Aktenzeichen 2 Sa 167/15
ArbGG § 64 Abs. 1, Abs. 2 b), Abs. 6, § 66 Abs. 1, § 72 Abs. 1 Nr. 1, Abs. 2, § 72a
ZPO § 97 Abs. 1, § 519, § 520
EPÜ Art. 4 Abs. 2, Art. 8, Art. 13, Art. 33 Abs. 2
PPI Art. 3 Abs. 1, Abs. 1a, Abs. 4
Statut ILOAT II.7
Statut der Beamten des EPA Art. 30a, Art. 63, Art. 65
GG Art. 24 Abs. 1
EMRK Art. 6
Leitsatz
1 Das Vorliegen der deutschen Gerichtsbarkeit ist eine in jeder Lage des Verfahrens von Amts wegen zu beachtende Prozessvoraussetzung. (red. LS Thomas Ritter)
2 Die Immunität stellt ein Verfahrenshindernis dar. (red. LS Thomas Ritter)
3 Die Europäische Patentorganisation genießt gem. Art. 8 EPÜ iVm Art. 3 Abs. 1 und Abs. 4 PPI zur Durchführung ihrer Aufgaben bzw. im Rahmen ihrer amtlichen Tätigkeit Immunität. Sie ist also in diesem Rahmen im Sinne des § 20 Abs. 2 GVG von der deutschen Gerichtsbarkeit freigestellt. Als internationale Organisation besitzt sie die Befugnis zur autonomen Gestaltung ihrer inneren Verhältnisse (Fortschreibung BVerfG BeckRS 2010, 49575). (red. LS Thomas Ritter)
4 Die Immunität der Europäischen Patentorganisation ist nicht absolut und unbeschränkt, sondern eine funktionelle. Sie setzt insbesondere voraus, dass die mit der Klage jeweils angegriffenen Maßnahmen von der Europäischen Patentorganisation im Rahmen ihrer amtlichen Tätigkeit ergriffen wurden. (red. LS Thomas Ritter)

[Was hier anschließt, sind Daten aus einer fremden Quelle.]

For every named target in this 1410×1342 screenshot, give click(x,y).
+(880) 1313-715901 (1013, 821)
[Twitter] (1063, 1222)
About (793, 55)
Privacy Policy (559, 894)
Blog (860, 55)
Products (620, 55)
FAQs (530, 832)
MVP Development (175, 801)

5 Die deutsche Gerichtsbarkeit kann ausnahmsweise trotz bestehender Immunität gegeben sein. Nach Art. 24 Abs. 1 GG kann der Bund durch Gesetz Hoheitsrechte auf zwischenstaatliche Organisationen übertragen. Diese Übertragungsmöglichkeit verlangt, dass der von der zwischenstaatlichen Einrichtung zu gewährende Rechtsschutz dem nach dem Grundgesetz „im Wesentlichen gleich kommt“, wozu in aller Regel ein Individualrechtsschutz durch unabhängige Gerichte gehört (Fortschreibung BVerfG BeckRS 9998, 152125; BGH BeckRS 2009, 21141; BVerfG BeckRS 2010, 49575). (red. LS Thomas Ritter)

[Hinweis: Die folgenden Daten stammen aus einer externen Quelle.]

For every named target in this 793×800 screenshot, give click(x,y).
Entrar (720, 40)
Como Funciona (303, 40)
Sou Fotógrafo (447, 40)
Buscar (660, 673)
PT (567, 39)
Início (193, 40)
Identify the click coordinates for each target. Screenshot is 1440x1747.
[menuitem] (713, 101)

6 Das Rechtsschutzsystem des EPÜ mit seinen Beschwerdemöglichkeiten und der Möglichkeit, das ILOAT anzurufen, entspricht im Wesentlichen dem Standard des Grundgesetzes und damit dem des Art. 24 Abs. 1 GG (Fortschreibung BVerfG BeckRS 2010, 49575). (red. LS Thomas Ritter)
Verfahrensgang
16 Ca 2864/14 2015-01-13 Endurteil ARBGMUENCHEN ArbG München
Tenor
1. Die Berufung der Klägerin zu 2 gegen das Endurteil des Arbeitsgerichts München vom 13.01.2015 – 16 Ca 2864/14 – wird zurückgewiesen.
2. Die Klägerinnen tragen ihre außergerichtlichen Kosten jeweils selbst. Die außergerichtlichen Kosten der Beklagten und die Gerichtskosten in beiden Instanzen tragen die Klägerinnen jeweils zur Hälfte.

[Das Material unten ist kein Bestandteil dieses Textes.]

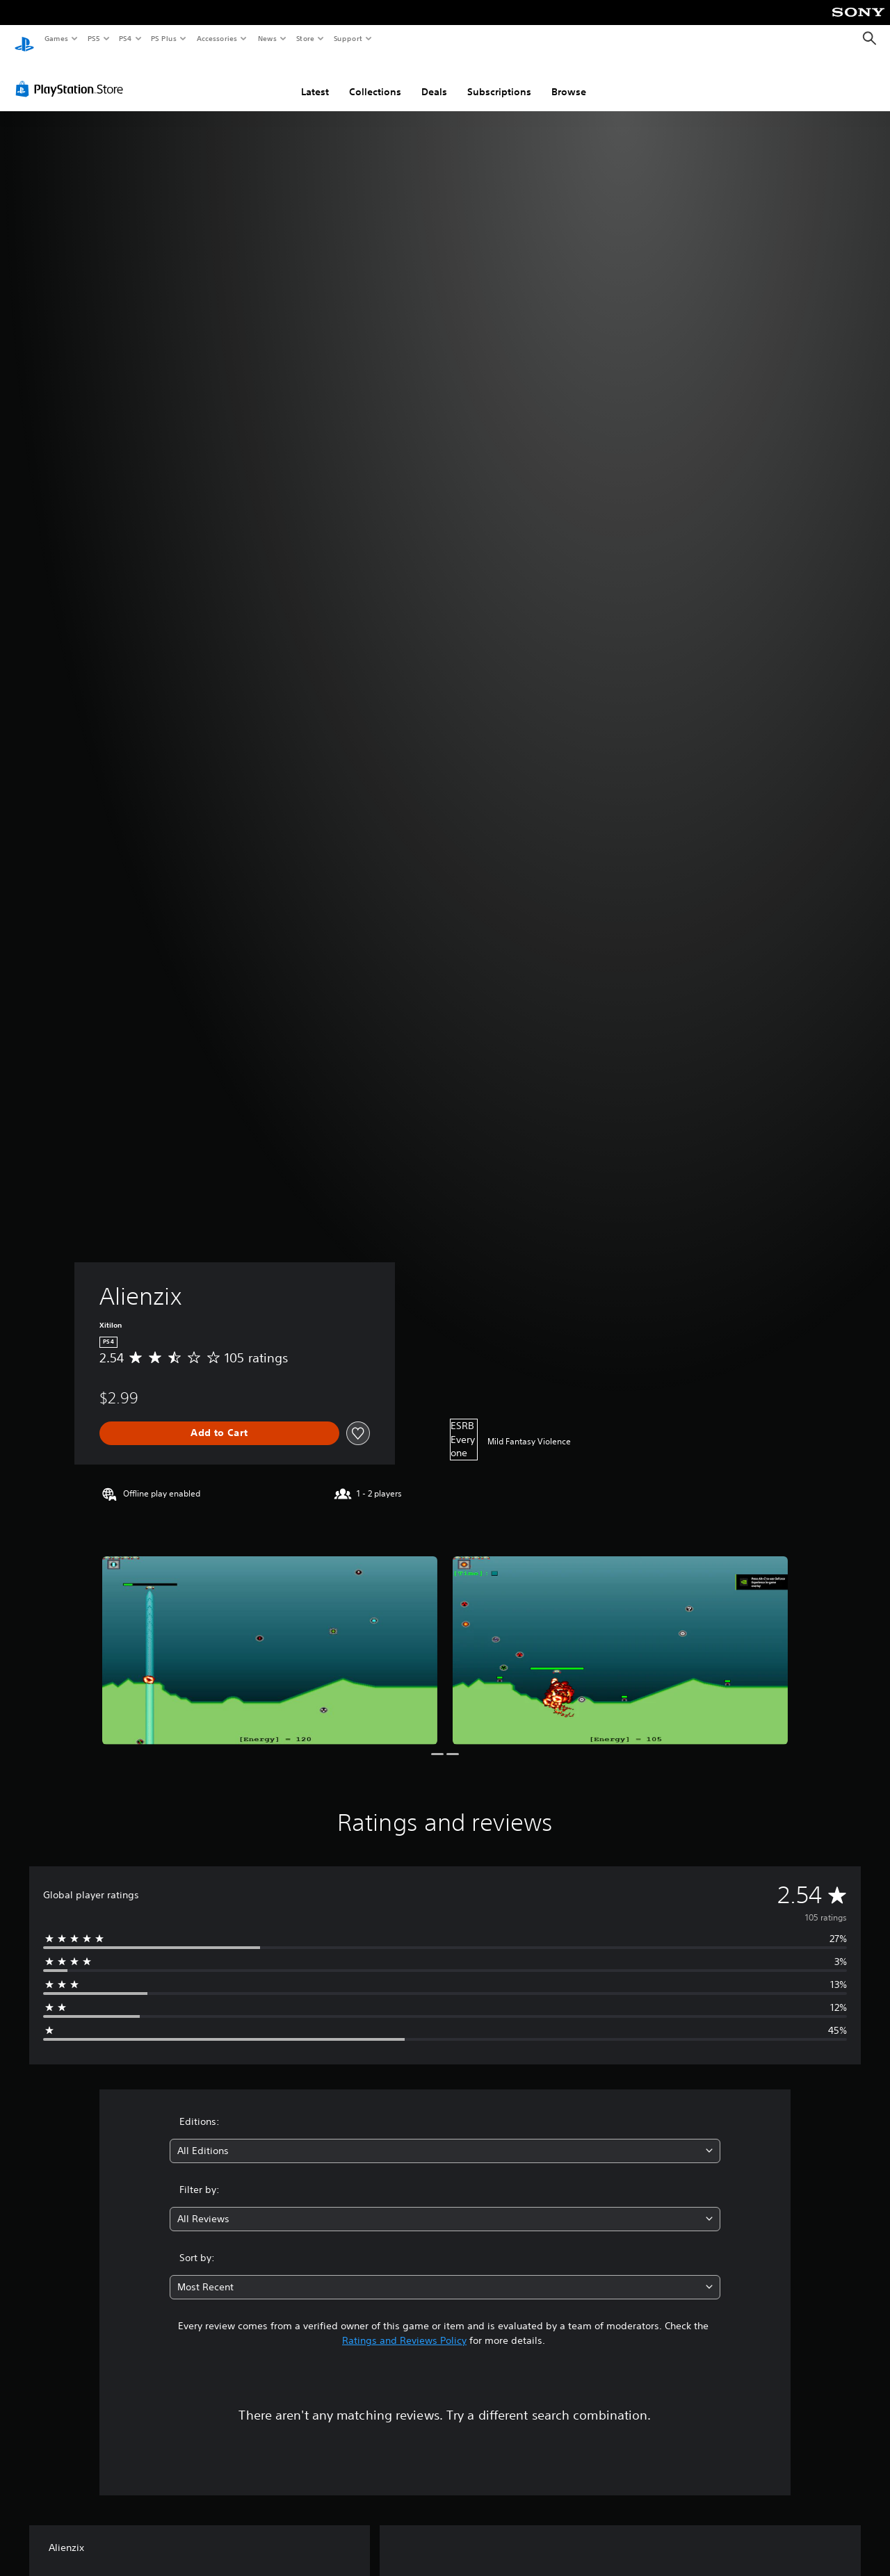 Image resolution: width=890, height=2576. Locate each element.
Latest (315, 78)
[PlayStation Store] (72, 76)
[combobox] (445, 2138)
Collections (375, 78)
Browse (568, 78)
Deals (434, 78)
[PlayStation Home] (24, 39)
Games (55, 38)
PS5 (93, 38)
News (267, 38)
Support (347, 38)
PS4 (125, 38)
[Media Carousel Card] (269, 1637)
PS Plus (164, 38)
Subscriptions (499, 78)
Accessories (216, 38)
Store (305, 38) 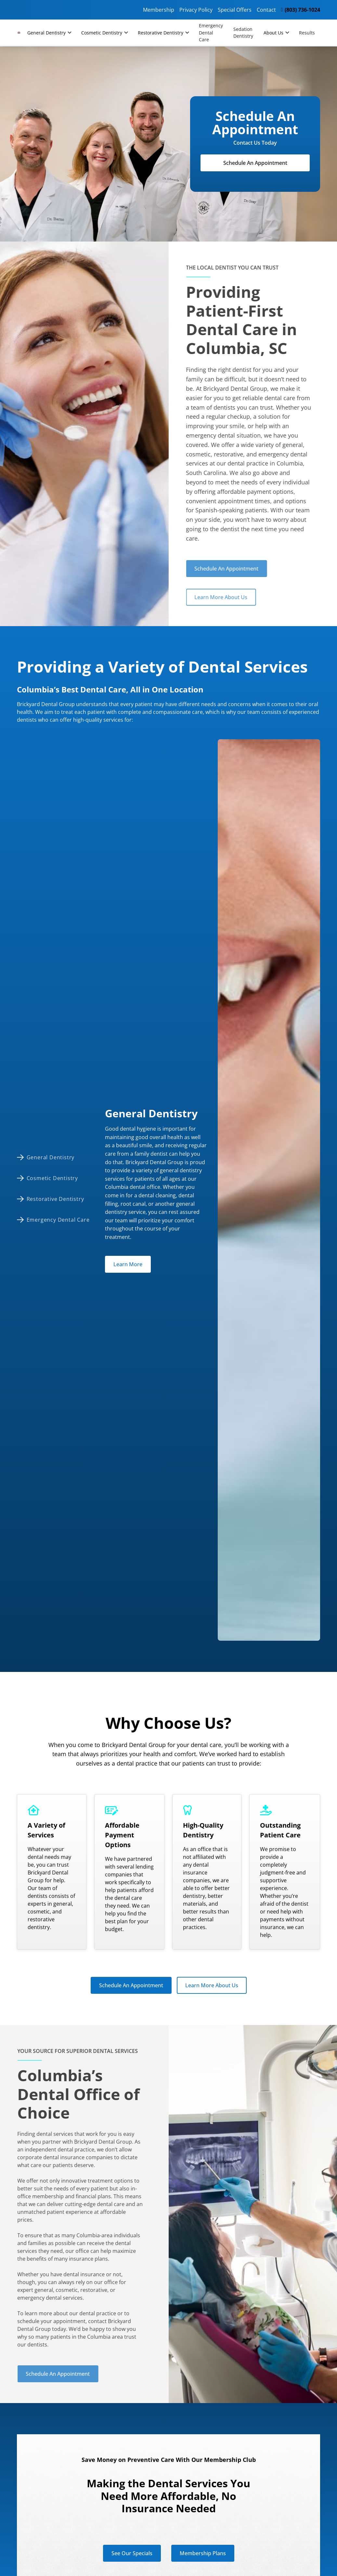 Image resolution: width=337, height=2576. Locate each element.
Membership (158, 9)
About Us (273, 33)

3. Die Revision wird nicht zugelassen.
Gründe
I.
Die Berufung ist zulässig. Sie ist statthaft und wurde form- und fristgerecht eingelegt und begründet (§§ 64 Abs. 1, 2 b, 66 Abs. 1, 64 Abs. 6 ArbGG, 519 und 520 ZPO).
Für die Zulässigkeit der Berufung ist es unerheblich, ob die deutsche Gerichtsbarkeit gegeben ist, denn diese Frage betrifft die Zulässigkeit der Klage, die erst im Rahmen der Begründetheit der Berufung zu prüfen ist. Auch die anderen Gesichtspunkte, die die Beklagte auf den Seiten 8 und 9 ihrer Berufungserwiderung anführt und aus denen sie die Unzulässigkeit der Berufung ableiten möchte, betreffen die Zulässigkeit der Klage, nicht dagegen die Zulässigkeit der Berufung.
II.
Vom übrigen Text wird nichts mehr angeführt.